NINTH: Whenever a compromise or arrangement is proposed between the Corporation and its creditors or any class of them and/or between the Corporation and its stockholders or any class of them, any court of equitable jurisdiction within the State of Delaware may, on the application in a summary way of the Corporation or of any creditor or stockholder thereof or on the application of any receiver or receivers appointed for the Corporation under Section 291 of Title 8 of the Delaware Code or on the application of trustees in dissolution or of any receiver or receivers appointed for the Corporation under Section 279 of Title 8 of the Delaware Code order a meeting of the creditors or class of creditors, and/or of the stockholders or class of stockholders of the Corporation, as the case may be, to be summoned in such manner as the said court directs.
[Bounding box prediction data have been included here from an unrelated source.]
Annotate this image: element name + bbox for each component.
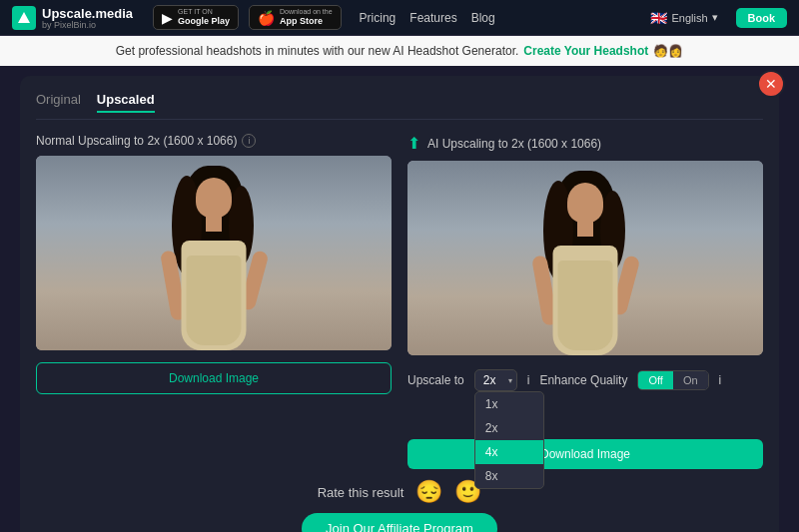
dress xyxy=(187,256,242,345)
upscale-info-icon[interactable]: i xyxy=(527,373,530,387)
left-info-icon[interactable]: i xyxy=(242,134,256,148)
pricing-link[interactable]: Pricing xyxy=(360,11,397,25)
left-image-container xyxy=(36,156,392,350)
app-store-label: Download on the App Store xyxy=(280,8,333,27)
promo-banner: Get professional headshots in minutes wi… xyxy=(0,36,799,66)
logo-name: Upscale.media xyxy=(42,6,133,21)
left-download-button[interactable]: Download Image xyxy=(36,362,392,394)
book-button[interactable]: Book xyxy=(736,8,788,28)
right-image-art xyxy=(407,161,763,355)
tab-upscaled[interactable]: Upscaled xyxy=(97,92,155,113)
tab-original[interactable]: Original xyxy=(36,92,81,113)
close-button[interactable]: ✕ xyxy=(757,70,785,98)
sad-rating-btn[interactable]: 😔 xyxy=(415,479,442,505)
right-panel-title: ⬆ AI Upscaling to 2x (1600 x 1066) xyxy=(407,134,763,153)
language-selector[interactable]: 🇬🇧 English ▾ xyxy=(650,10,717,26)
promo-text: Get professional headshots in minutes wi… xyxy=(116,44,519,58)
upscale-controls: Upscale to 2x ▾ 1x 2x 4x 8x i Enhance Qu… xyxy=(407,369,763,391)
upscale-dropdown: 1x 2x 4x 8x xyxy=(474,391,544,489)
nav-links: Pricing Features Blog xyxy=(360,11,641,25)
right-dress xyxy=(558,261,613,350)
left-title-text: Normal Upscaling to 2x (1600 x 1066) xyxy=(36,134,237,148)
toggle-off-btn[interactable]: Off xyxy=(638,371,672,389)
flag-icon: 🇬🇧 xyxy=(650,10,667,26)
enhance-quality-label: Enhance Quality xyxy=(539,373,627,387)
option-4x[interactable]: 4x xyxy=(475,440,543,464)
main-content: ✕ Original Upscaled Normal Upscaling to … xyxy=(20,76,779,532)
option-8x[interactable]: 8x xyxy=(475,464,543,488)
svg-marker-0 xyxy=(18,12,30,23)
comparison-panels: Normal Upscaling to 2x (1600 x 1066) i xyxy=(36,134,763,469)
right-panel: ⬆ AI Upscaling to 2x (1600 x 1066) xyxy=(407,134,763,469)
right-title-text: AI Upscaling to 2x (1600 x 1066) xyxy=(427,137,601,151)
promo-link[interactable]: Create Your Headshot xyxy=(523,44,648,58)
app-store-btn[interactable]: 🍎 Download on the App Store xyxy=(249,5,342,30)
get-it-on: GET IT ON xyxy=(178,8,230,16)
app-store-name: App Store xyxy=(280,16,323,26)
tabs: Original Upscaled xyxy=(36,92,763,120)
logo-area: Upscale.media by PixelBin.io xyxy=(12,6,133,30)
chevron-down-icon: ▾ xyxy=(712,11,718,24)
right-face xyxy=(567,183,603,223)
upscale-select-wrapper: 2x ▾ 1x 2x 4x 8x xyxy=(474,369,517,391)
right-image-container xyxy=(407,161,763,355)
affiliate-button[interactable]: Join Our Affiliate Program xyxy=(302,513,497,532)
left-panel: Normal Upscaling to 2x (1600 x 1066) i xyxy=(36,134,392,469)
neck xyxy=(206,214,222,232)
ai-upscale-icon: ⬆ xyxy=(407,134,420,153)
download-on: Download on the xyxy=(280,8,333,16)
left-image-art xyxy=(36,156,392,350)
logo-text-group: Upscale.media by PixelBin.io xyxy=(42,6,133,30)
right-neck xyxy=(577,219,593,237)
upscale-select[interactable]: 2x xyxy=(474,369,517,391)
logo-sub: by PixelBin.io xyxy=(42,21,133,30)
affiliate-area: Join Our Affiliate Program xyxy=(36,513,763,532)
option-1x[interactable]: 1x xyxy=(475,392,543,416)
face xyxy=(196,178,232,218)
features-link[interactable]: Features xyxy=(409,11,456,25)
left-panel-title: Normal Upscaling to 2x (1600 x 1066) i xyxy=(36,134,392,148)
logo-icon xyxy=(12,6,36,30)
google-play-label: GET IT ON Google Play xyxy=(178,8,230,27)
rating-area: Rate this result 😔 🙂 xyxy=(36,479,763,505)
blog-link[interactable]: Blog xyxy=(471,11,495,25)
right-download-button[interactable]: Download Image xyxy=(407,439,763,469)
toggle-on-btn[interactable]: On xyxy=(673,371,708,389)
apple-icon: 🍎 xyxy=(258,10,275,26)
play-icon: ▶ xyxy=(162,10,173,26)
enhance-info-icon[interactable]: i xyxy=(719,373,722,387)
option-2x[interactable]: 2x xyxy=(475,416,543,440)
upscale-to-label: Upscale to xyxy=(407,373,464,387)
enhance-toggle: Off On xyxy=(637,370,708,390)
google-play-btn[interactable]: ▶ GET IT ON Google Play xyxy=(153,5,239,30)
promo-emoji: 🧑👩 xyxy=(653,44,683,58)
language-label: English xyxy=(671,12,707,24)
google-play-name: Google Play xyxy=(178,16,230,26)
rate-label: Rate this result xyxy=(318,485,404,500)
navbar: Upscale.media by PixelBin.io ▶ GET IT ON… xyxy=(0,0,799,36)
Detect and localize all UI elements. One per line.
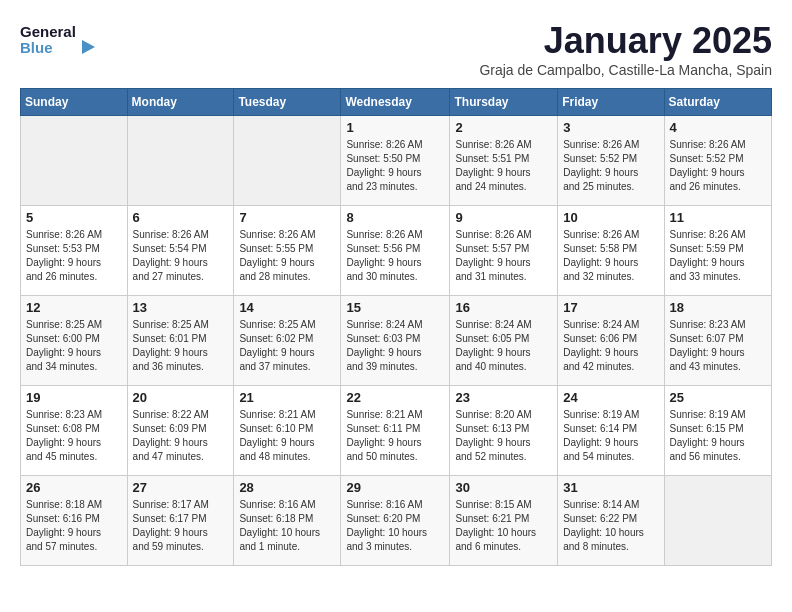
day-number: 11 (670, 210, 766, 225)
calendar-cell: 8Sunrise: 8:26 AM Sunset: 5:56 PM Daylig… (341, 206, 450, 296)
calendar-cell: 2Sunrise: 8:26 AM Sunset: 5:51 PM Daylig… (450, 116, 558, 206)
header-wednesday: Wednesday (341, 89, 450, 116)
calendar-cell: 6Sunrise: 8:26 AM Sunset: 5:54 PM Daylig… (127, 206, 234, 296)
day-number: 7 (239, 210, 335, 225)
header-friday: Friday (558, 89, 664, 116)
day-info: Sunrise: 8:17 AM Sunset: 6:17 PM Dayligh… (133, 498, 229, 554)
day-info: Sunrise: 8:16 AM Sunset: 6:20 PM Dayligh… (346, 498, 444, 554)
calendar-cell: 17Sunrise: 8:24 AM Sunset: 6:06 PM Dayli… (558, 296, 664, 386)
day-info: Sunrise: 8:26 AM Sunset: 5:51 PM Dayligh… (455, 138, 552, 194)
calendar-cell: 29Sunrise: 8:16 AM Sunset: 6:20 PM Dayli… (341, 476, 450, 566)
day-info: Sunrise: 8:26 AM Sunset: 5:54 PM Dayligh… (133, 228, 229, 284)
day-number: 5 (26, 210, 122, 225)
day-number: 23 (455, 390, 552, 405)
day-number: 25 (670, 390, 766, 405)
calendar-cell: 23Sunrise: 8:20 AM Sunset: 6:13 PM Dayli… (450, 386, 558, 476)
day-number: 21 (239, 390, 335, 405)
calendar-cell: 5Sunrise: 8:26 AM Sunset: 5:53 PM Daylig… (21, 206, 128, 296)
day-number: 31 (563, 480, 658, 495)
day-number: 19 (26, 390, 122, 405)
day-number: 16 (455, 300, 552, 315)
logo: GeneralBlue (20, 20, 100, 60)
day-info: Sunrise: 8:20 AM Sunset: 6:13 PM Dayligh… (455, 408, 552, 464)
day-number: 24 (563, 390, 658, 405)
day-number: 26 (26, 480, 122, 495)
calendar-cell: 18Sunrise: 8:23 AM Sunset: 6:07 PM Dayli… (664, 296, 771, 386)
week-row-1: 1Sunrise: 8:26 AM Sunset: 5:50 PM Daylig… (21, 116, 772, 206)
calendar-cell: 10Sunrise: 8:26 AM Sunset: 5:58 PM Dayli… (558, 206, 664, 296)
day-info: Sunrise: 8:24 AM Sunset: 6:03 PM Dayligh… (346, 318, 444, 374)
title-block: January 2025 Graja de Campalbo, Castille… (479, 20, 772, 78)
header-monday: Monday (127, 89, 234, 116)
day-number: 29 (346, 480, 444, 495)
day-number: 8 (346, 210, 444, 225)
calendar-table: SundayMondayTuesdayWednesdayThursdayFrid… (20, 88, 772, 566)
calendar-cell (234, 116, 341, 206)
logo-svg: GeneralBlue (20, 20, 100, 60)
day-number: 14 (239, 300, 335, 315)
calendar-cell: 24Sunrise: 8:19 AM Sunset: 6:14 PM Dayli… (558, 386, 664, 476)
month-title: January 2025 (479, 20, 772, 62)
day-number: 17 (563, 300, 658, 315)
calendar-cell (21, 116, 128, 206)
calendar-cell: 26Sunrise: 8:18 AM Sunset: 6:16 PM Dayli… (21, 476, 128, 566)
day-number: 4 (670, 120, 766, 135)
day-info: Sunrise: 8:26 AM Sunset: 5:57 PM Dayligh… (455, 228, 552, 284)
calendar-cell: 3Sunrise: 8:26 AM Sunset: 5:52 PM Daylig… (558, 116, 664, 206)
calendar-cell: 20Sunrise: 8:22 AM Sunset: 6:09 PM Dayli… (127, 386, 234, 476)
day-info: Sunrise: 8:24 AM Sunset: 6:05 PM Dayligh… (455, 318, 552, 374)
day-info: Sunrise: 8:19 AM Sunset: 6:15 PM Dayligh… (670, 408, 766, 464)
calendar-cell: 9Sunrise: 8:26 AM Sunset: 5:57 PM Daylig… (450, 206, 558, 296)
calendar-cell: 7Sunrise: 8:26 AM Sunset: 5:55 PM Daylig… (234, 206, 341, 296)
calendar-cell: 15Sunrise: 8:24 AM Sunset: 6:03 PM Dayli… (341, 296, 450, 386)
location-subtitle: Graja de Campalbo, Castille-La Mancha, S… (479, 62, 772, 78)
day-info: Sunrise: 8:26 AM Sunset: 5:56 PM Dayligh… (346, 228, 444, 284)
day-info: Sunrise: 8:26 AM Sunset: 5:52 PM Dayligh… (670, 138, 766, 194)
day-number: 18 (670, 300, 766, 315)
week-row-3: 12Sunrise: 8:25 AM Sunset: 6:00 PM Dayli… (21, 296, 772, 386)
day-number: 28 (239, 480, 335, 495)
day-number: 12 (26, 300, 122, 315)
day-info: Sunrise: 8:19 AM Sunset: 6:14 PM Dayligh… (563, 408, 658, 464)
calendar-cell: 30Sunrise: 8:15 AM Sunset: 6:21 PM Dayli… (450, 476, 558, 566)
week-row-4: 19Sunrise: 8:23 AM Sunset: 6:08 PM Dayli… (21, 386, 772, 476)
day-number: 1 (346, 120, 444, 135)
day-info: Sunrise: 8:23 AM Sunset: 6:08 PM Dayligh… (26, 408, 122, 464)
svg-text:Blue: Blue (20, 39, 53, 56)
week-row-5: 26Sunrise: 8:18 AM Sunset: 6:16 PM Dayli… (21, 476, 772, 566)
week-row-2: 5Sunrise: 8:26 AM Sunset: 5:53 PM Daylig… (21, 206, 772, 296)
calendar-cell: 16Sunrise: 8:24 AM Sunset: 6:05 PM Dayli… (450, 296, 558, 386)
header-saturday: Saturday (664, 89, 771, 116)
day-info: Sunrise: 8:25 AM Sunset: 6:01 PM Dayligh… (133, 318, 229, 374)
day-number: 22 (346, 390, 444, 405)
day-number: 6 (133, 210, 229, 225)
day-info: Sunrise: 8:25 AM Sunset: 6:02 PM Dayligh… (239, 318, 335, 374)
calendar-cell (664, 476, 771, 566)
day-info: Sunrise: 8:26 AM Sunset: 5:50 PM Dayligh… (346, 138, 444, 194)
day-info: Sunrise: 8:26 AM Sunset: 5:59 PM Dayligh… (670, 228, 766, 284)
day-number: 3 (563, 120, 658, 135)
day-number: 13 (133, 300, 229, 315)
day-info: Sunrise: 8:18 AM Sunset: 6:16 PM Dayligh… (26, 498, 122, 554)
svg-text:General: General (20, 23, 76, 40)
day-number: 27 (133, 480, 229, 495)
day-number: 15 (346, 300, 444, 315)
day-number: 30 (455, 480, 552, 495)
day-number: 20 (133, 390, 229, 405)
day-info: Sunrise: 8:26 AM Sunset: 5:52 PM Dayligh… (563, 138, 658, 194)
calendar-cell: 11Sunrise: 8:26 AM Sunset: 5:59 PM Dayli… (664, 206, 771, 296)
calendar-cell: 14Sunrise: 8:25 AM Sunset: 6:02 PM Dayli… (234, 296, 341, 386)
calendar-cell: 25Sunrise: 8:19 AM Sunset: 6:15 PM Dayli… (664, 386, 771, 476)
day-info: Sunrise: 8:22 AM Sunset: 6:09 PM Dayligh… (133, 408, 229, 464)
day-number: 2 (455, 120, 552, 135)
calendar-cell: 31Sunrise: 8:14 AM Sunset: 6:22 PM Dayli… (558, 476, 664, 566)
calendar-cell: 21Sunrise: 8:21 AM Sunset: 6:10 PM Dayli… (234, 386, 341, 476)
day-info: Sunrise: 8:23 AM Sunset: 6:07 PM Dayligh… (670, 318, 766, 374)
calendar-cell: 27Sunrise: 8:17 AM Sunset: 6:17 PM Dayli… (127, 476, 234, 566)
calendar-cell (127, 116, 234, 206)
day-info: Sunrise: 8:21 AM Sunset: 6:11 PM Dayligh… (346, 408, 444, 464)
day-info: Sunrise: 8:24 AM Sunset: 6:06 PM Dayligh… (563, 318, 658, 374)
header-sunday: Sunday (21, 89, 128, 116)
day-info: Sunrise: 8:25 AM Sunset: 6:00 PM Dayligh… (26, 318, 122, 374)
calendar-cell: 19Sunrise: 8:23 AM Sunset: 6:08 PM Dayli… (21, 386, 128, 476)
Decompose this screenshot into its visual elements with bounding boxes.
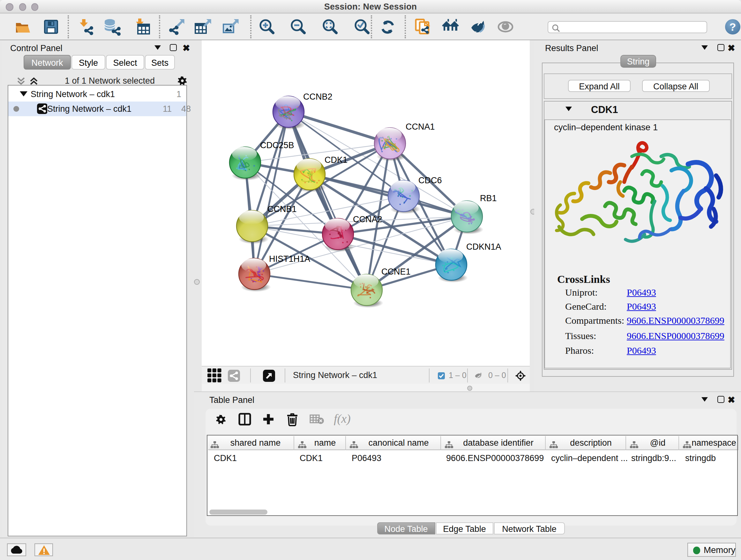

If a majority in number representing three fourths in value of the creditors or class of creditors, and/or of the stockholders or class of stockholders of the Corporation, as the case may be, agree to any compromise or arrangement and to any reorganization of the Corporation as a consequence of such compromise or arrangement, the said compromise or arrangement and the said reorganization shall, if sanctioned by the court to which the said application has been made, be binding on all the creditors or class of creditors, and/or on all the stockholders or class of stockholders, of the Corporation, as the case may be, and also on the Corporation.

 

TENTH: Subject to the provisions set forth in Article Third, Article Fifth and Article Sixth, the Corporation reserves the right to amend and repeal any provisions contained in this Certificate of Incorporation in the manner prescribed by the laws of the State of Delaware, and all rights of stockholders shall be subject to this reservation.